* _Pixel coordinate grounding data_:
===

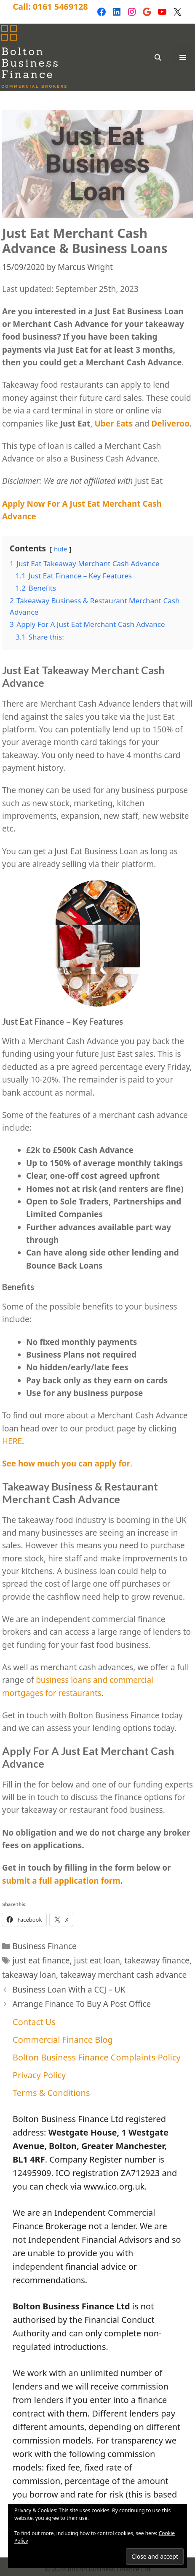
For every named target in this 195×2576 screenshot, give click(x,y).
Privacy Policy (39, 2075)
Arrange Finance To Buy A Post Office (81, 2003)
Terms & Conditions (51, 2092)
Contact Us (34, 2022)
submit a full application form (61, 1880)
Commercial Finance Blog (63, 2039)
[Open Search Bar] (157, 57)
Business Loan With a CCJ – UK (68, 1989)
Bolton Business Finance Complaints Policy (97, 2057)
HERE (12, 1441)
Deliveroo (170, 423)
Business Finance (44, 1946)
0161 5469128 (60, 6)
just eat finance (40, 1960)
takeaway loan (29, 1974)
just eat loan (97, 1960)
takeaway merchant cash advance (123, 1974)
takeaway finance (157, 1960)
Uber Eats (113, 423)
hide (60, 549)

===

* _Exercise description_: From the first line to the last, restate the entries exactly, without pictures.

* _Answer below_:
For every named target in this 195×2576 screenshot, give click(x,y).
Privacy Policy (39, 2075)
Arrange Finance To Buy A Post Office (81, 2003)
Terms & Conditions (51, 2092)
Contact Us (34, 2022)
submit a full application form (61, 1880)
Commercial Finance Blog (63, 2039)
[Open Search Bar] (157, 57)
Business Loan With a CCJ – UK (68, 1989)
Bolton Business Finance Complaints Policy (97, 2057)
HERE (12, 1441)
Deliveroo (170, 423)
Business Finance (44, 1946)
0161 5469128 (60, 6)
just eat finance (40, 1960)
takeaway loan (29, 1974)
just eat loan (97, 1960)
takeaway merchant cash advance (123, 1974)
takeaway finance (157, 1960)
Uber Eats (113, 423)
hide (60, 549)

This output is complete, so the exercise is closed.